Historiker des 19. und 20. Jahrhunderts sahen im Bericht über die Schlacht von Covadonga (722) oft den Ausgangspunkt für die Entstehung Spaniens. Hier hätten wehrhafte asturische und kantabrische Truppen unter Führung eines westgotischen, vertriebenen Adeligen Pelagius (Pelayo) Widerstand gegen die muslimischen Eroberer geleistet. Pelagius soll nicht nur den arabischen Heerführer Al Qama, sondern auch den arabischen Statthalter von Asturien, Munuza, getötet haben. Auch habe er den Erzbischof von Sevilla Oppa, der mit den Arabern habe kollaborieren wollen, gefangen setzen lassen. Nicht zuletzt deshalb sei er angeblich schon 719 von einer asturischen Adelsversammlung zum princeps gewählt worden. Sicher ist aber nur, dass Pelagius wohl einen Teil des arabischen Heeres im spanischen Norden vernichtete.

Mehr erfahren wir über die Schlacht von Covadonga aus Schriften vom Ende des 9. Jahrhunderts. Diese berichten unter anderem davon, dass 18.700 Araber in dieser Schlacht gefallen sein sollen. Einige arabische Quellen wollen hingegen wissen, dass die Muslime 300 Christen belagert hätten, und als schließlich noch 30 Christen übriggeblieben seien, habe sich die weitere Belagerung nicht mehr gelohnt. Diese zwei Versionen sind unterschiedlichen Interessen geschuldet. Die arabischen Traditionen spielen wohl herunter, dass man den nördlichen Raum Spaniens nach einem kurzen Zwischenspiel eben nicht in den muslimischen Herrschaftsbereich integrieren konnte, die christlichen unterstreichen, dass hier der Widerstand, ja sogar die Wiedereroberung der Iberischen Halbinsel begonnen habe. Im Licht der später verformenden Geschichtserinnerung hatte Pelagius entsprechend zumindest zweifach Erfolg: Er hatte den Arabern erstmals Einhalt geboten und Kollaborateure abgestraft. Alle Legitimität des alten Westgotenreiches lag damit angeblich in Asturien.

Warum aber fanden Details über die Schlacht erst in der Zeit einer erstarkenden Monarchie in Asturien ausführlich in den entsprechenden Chroniken Niederschlag? Es liegt nahe anzunehmen, dass man den Anfangspunkt eines bedeutungsvoll gewordenen Königtums mit einem glänzenden militärischen Erfolg näher legitimieren wollte.

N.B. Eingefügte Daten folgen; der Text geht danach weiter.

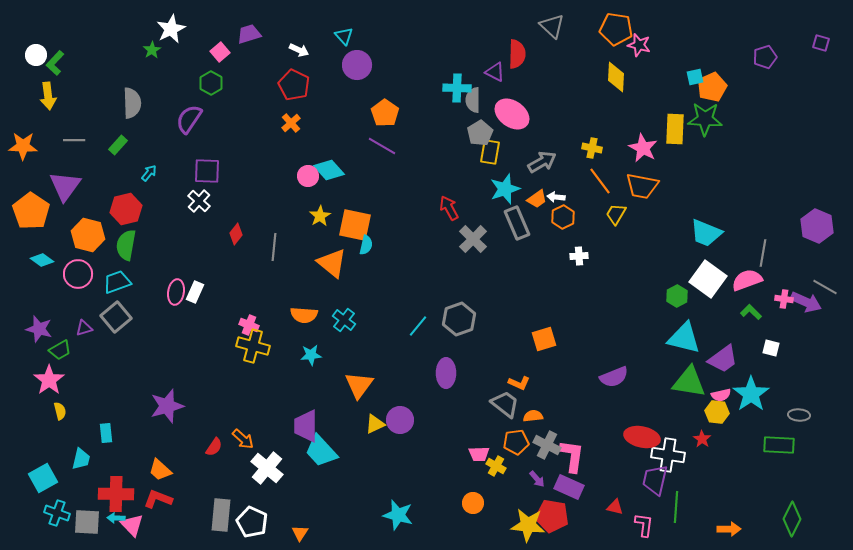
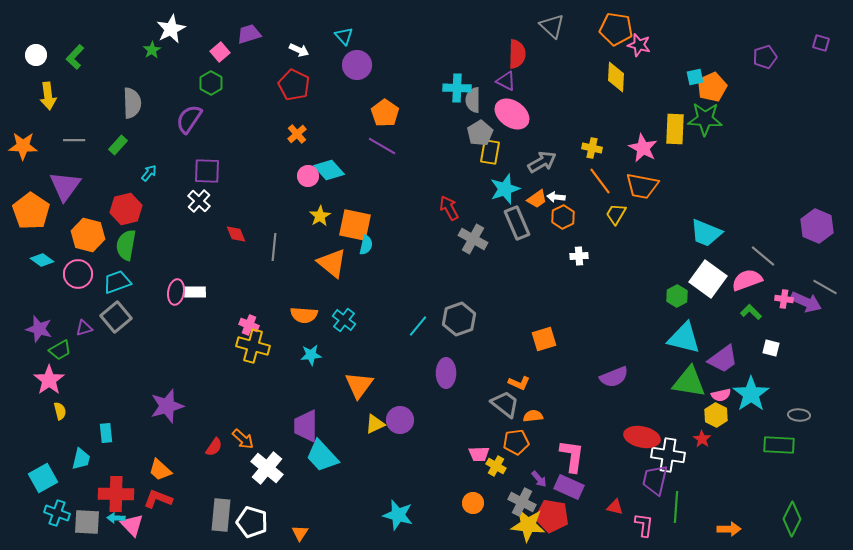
green L-shape at (55, 63): moved 20 px right, 6 px up
purple triangle at (495, 72): moved 11 px right, 9 px down
orange cross at (291, 123): moved 6 px right, 11 px down
red diamond at (236, 234): rotated 60 degrees counterclockwise
gray cross at (473, 239): rotated 16 degrees counterclockwise
gray line at (763, 253): moved 3 px down; rotated 60 degrees counterclockwise
white rectangle at (195, 292): rotated 65 degrees clockwise
yellow hexagon at (717, 412): moved 1 px left, 3 px down; rotated 20 degrees clockwise
gray cross at (547, 445): moved 25 px left, 57 px down
cyan trapezoid at (321, 451): moved 1 px right, 5 px down
purple arrow at (537, 479): moved 2 px right
white pentagon at (252, 522): rotated 8 degrees counterclockwise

Die asturischen Chroniken des 9. Jahrhunderts schlagen teilweise sogar den Bogen zur schon vorgestellten Interpretation der 711 verlorenen Schlacht am Guadalete und stellten damit Niederlage und Sieg in eine Beziehung.

Hinzu treten zwei weitere Aspekte: Providentialismus und Prognostik. So wird die Eroberung der Iberischen Halbinsel als Strafe für die begangenen Sünden angesehen, die aber natürlich irgendwann gebüßt sind, damit eine neue Zukunft beginnen kann. In der prophetischen Chronik des Reiches Asturien mit dem Hinweis auf das 38. Kapitel des Propheten Ezechiel über die Zukunft der inzwischen weitgehend muslimisch dominierten Iberischen Halbinsel: „Daß aber die Sarazenen das Land der Goten besitzen sollten, fanden wir in dem schon genannten Buch Panticinus des Propheten Ezechiel …“. Nach der theologischen Begründung der christlichen Niederlage gegen die Muslime 711 auf der Iberischen Halbinsel wird in einer Handschrift (Codex von Roda) dann mit Blick auf die Zukunft angefügt, dass selbst die Sarazenen durch Prodigien und Zeichen der Gestirne von ihrem bevorstehenden Untergang erfahren hätten, ebenso wie die Christen mit Alfons III. bald in ganz Spanien herrschen würden, denn seit der Eroberung seien 169 Jahre vergangen und ab dem 170. Jahr könne dies laut dem Propheten geschehen. Insofern folgen die Kriege und Erfolge der Reconquista einer gottgewollten Logik.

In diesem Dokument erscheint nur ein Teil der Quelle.